GCF is a drop-in replacement for JSON in AI pipelines.

Encode any structured data as GCF before sending it to an LLM. The model reads it natively with zero format instructions. decode() converts back to JSON when a human needs to see it.

  • 79% fewer input tokens. 11,090 vs 53,341 for JSON at 500 records.
  • 63% fewer output tokens. 5,976 bytes vs 16,121 for JSON at 100 symbols.
  • 90.7% comprehension accuracy across 10 models and 3 providers, where JSON averages 53.6%.
  • Four models hit 100%. Claude Sonnet, Gemini 2.5 Pro, Gemini 3.1 Pro, Gemini 3.5 Flash.
  • Zero training. No model has ever seen GCF in training data. Every frontier model reads it natively.

Why not just use JSON?

JSON works at small scale. At 8 records, every format scores near 100%. The problems start when payloads grow.

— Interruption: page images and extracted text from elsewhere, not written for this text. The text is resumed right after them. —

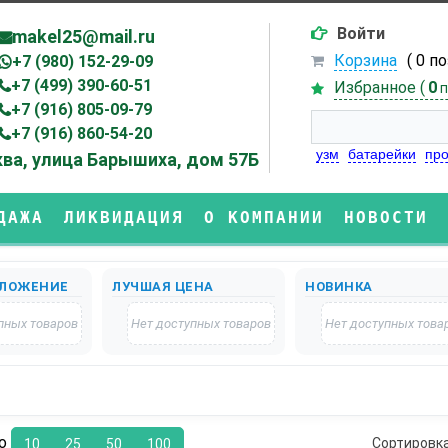
Войти
makel25@mail.ru
Корзина
( 0 п
+7 (980) 152-29-09
+7 (499) 390-60-51
Избранное (
0
п
+7 (916) 805-09-79
+7 (916) 860-54-20
узм
батарейки
про
ва, улица Барышиха, дом 57Б
ДАЖА
ЛИКВИДАЦИЯ
О КОМПАНИИ
НОВОСТИ
ЛОЖЕНИЕ
ЛУЧШАЯ ЦЕНА
НОВИНКА
пных товаров
Нет доступных товаров
Нет доступных това
по
Сортировк
10
25
50
100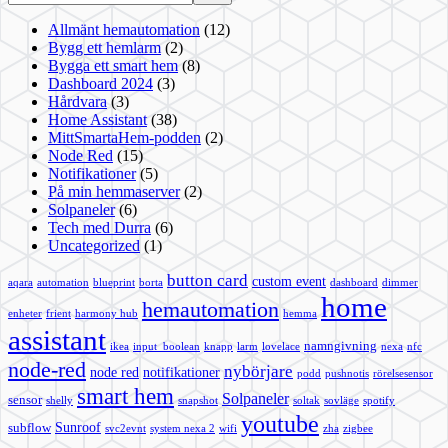
Allmänt hemautomation
(12)
Bygg ett hemlarm
(2)
Bygga ett smart hem
(8)
Dashboard 2024
(3)
Hårdvara
(3)
Home Assistant
(38)
MittSmartaHem-podden
(2)
Node Red
(15)
Notifikationer
(5)
På min hemmaserver
(2)
Solpaneler
(6)
Tech med Durra
(6)
Uncategorized
(1)
button card
custom event
aqara
automation
blueprint
borta
dashboard
dimmer
home
hemautomation
enheter
frient
harmony hub
hemma
assistant
namngivning
ikea
input_boolean
knapp
larm
lovelace
nexa
nfc
node-red
nybörjare
node red
notifikationer
podd
pushnotis
rörelsesensor
smart hem
Solpaneler
sensor
shelly
snapshot
soltak
sovläge
spotify
youtube
Sunroof
subflow
svc2evnt
system nexa 2
wifi
zha
zigbee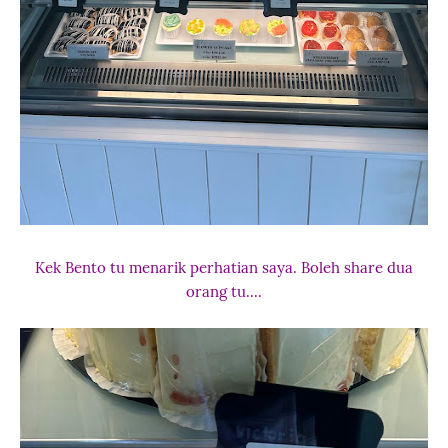
Kek Bento tu menarik perhatian saya. Boleh share dua
orang tu....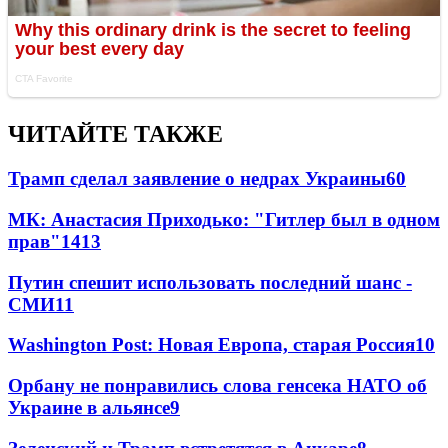
ЧИТАЙТЕ ТАКЖЕ
Трамп сделал заявление о недрах Украины
60
МК: Анастасия Приходько: "Гитлер был в одном
прав"
14
13
Путин спешит использовать последний шанс -
СМИ
11
Washington Post: Новая Европа, старая Россия
10
Орбану не понравились слова генсека НАТО об
Украине в альянсе
9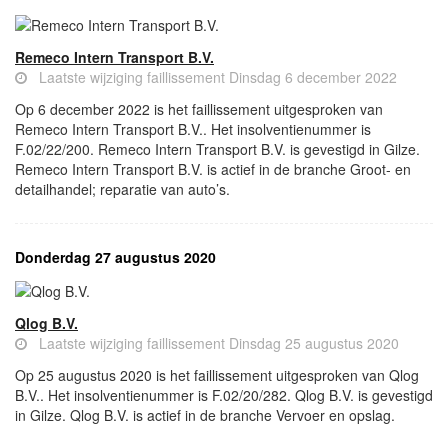
Remeco Intern Transport B.V.
Laatste wijziging faillissement Dinsdag 6 december 2022
Op 6 december 2022 is het faillissement uitgesproken van
Remeco Intern Transport B.V.. Het insolventienummer is
F.02/22/200. Remeco Intern Transport B.V. is gevestigd in Gilze.
Remeco Intern Transport B.V. is actief in de branche Groot- en
detailhandel; reparatie van auto’s.
Donderdag 27 augustus 2020
Qlog B.V.
Laatste wijziging faillissement Dinsdag 25 augustus 2020
Op 25 augustus 2020 is het faillissement uitgesproken van Qlog
B.V.. Het insolventienummer is F.02/20/282. Qlog B.V. is gevestigd
in Gilze. Qlog B.V. is actief in de branche Vervoer en opslag.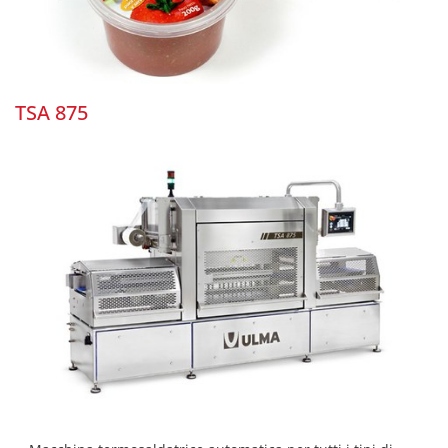
TSA 875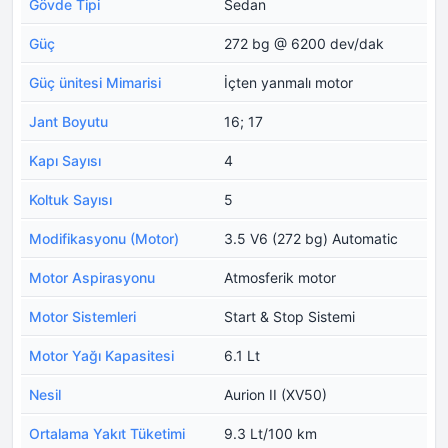
Gövde Tipi
Sedan
Güç
272 bg @ 6200 dev/dak
Güç ünitesi Mimarisi
İçten yanmalı motor
Jant Boyutu
16; 17
Kapı Sayısı
4
Koltuk Sayısı
5
Modifikasyonu (Motor)
3.5 V6 (272 bg) Automatic
Motor Aspirasyonu
Atmosferik motor
Motor Sistemleri
Start & Stop Sistemi
Motor Yağı Kapasitesi
6.1 Lt
Nesil
Aurion II (XV50)
Ortalama Yakıt Tüketimi
9.3 Lt/100 km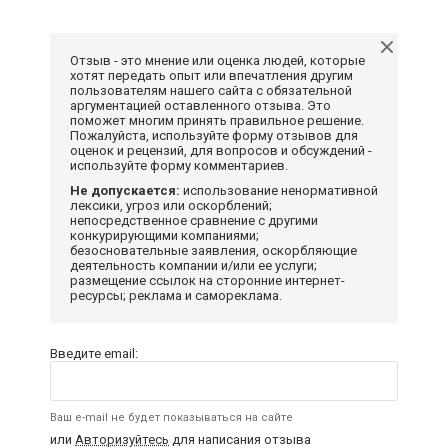
Отзыв - это мнение или оценка людей, которые
хотят передать опыт или впечатления другим
пользователям нашего сайта с обязательной
аргументацией оставленного отзыва. Это
поможет многим принять правильное решение.
Пожалуйста, используйте форму отзывов для
оценок и рецензий, для вопросов и обсуждений -
используйте форму комментариев.
Не допускается:
использование ненормативной
лексики, угроз или оскорблений;
непосредственное сравнение с другими
конкурирующими компаниями;
безосновательные заявления, оскорбляющие
деятельность компании и/или ее услуги;
размещение ссылок на сторонние интернет-
ресурсы; реклама и самореклама.
Введите email:
Ваш e-mail не будет показываться на сайте
или
Авторизуйтесь
для написания отзыва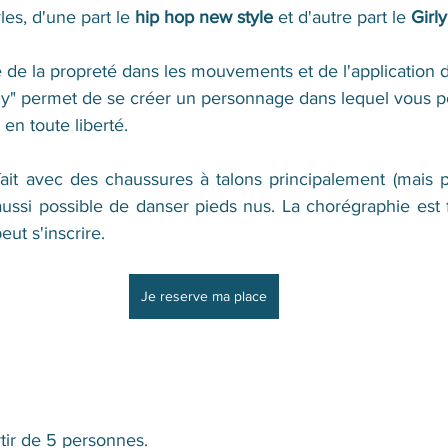
es, d'une part le 
hip hop new style
 et d'autre part le 
Girly
e de la propreté dans les mouvements et de l'application d
rly" permet de se créer un personnage dans lequel vous 
 en toute liberté.
ait avec des chaussures à talons principalement (mais pa
aussi possible de danser pieds nus. La chorégraphie est f
ut s'inscrire.
Je reserve ma place
tir de 5 personnes.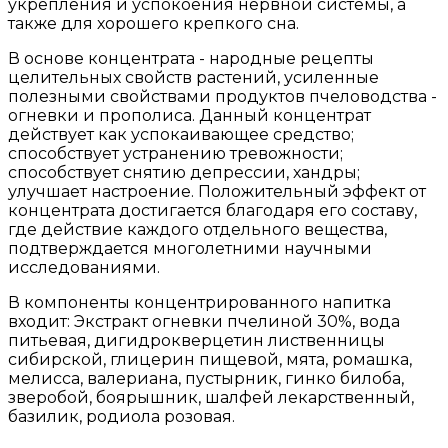
укрепления и успокоения нервной системы, а
также для хорошего крепкого сна.
В основе концентрата - народные рецепты
целительных свойств растений, усиленные
полезными свойствами продуктов пчеловодства -
огневки и прополиса. Данный концентрат
действует как успокаивающее средство;
способствует устранению тревожности;
способствует снятию депрессии, хандры;
улучшает настроение. Положительный эффект от
концентрата достигается благодаря его составу,
где действие каждого отдельного вещества,
подтверждается многолетними научными
исследованиями.
В компоненты концентрированного напитка
входит: Экстракт огневки пчелиной 30%, вода
питьевая, дигидрокверцетин лиственницы
сибирской, глицерин пищевой, мята, ромашка,
мелисса, валериана, пустырник, гинко билоба,
зверобой, боярышник, шалфей лекарственный,
базилик, родиола розовая.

At 500 records, JSON scores 53.6% comprehension accuracy across 10 models. GPT-5.5 returns empty strings. Claude Opus spends 143 lines manually enumerating symbols and still gets the wrong answer. The repeated field names ("qualified_name":, "kind":, "score": on every record) consume 53,341 tokens of structural noise that overwhelms the model's attention.

GCF declares field names once in a header. Rows are positional values. The same 500-record payload uses 11,090 tokens and scores 90.7% accuracy. Four models hit 100%.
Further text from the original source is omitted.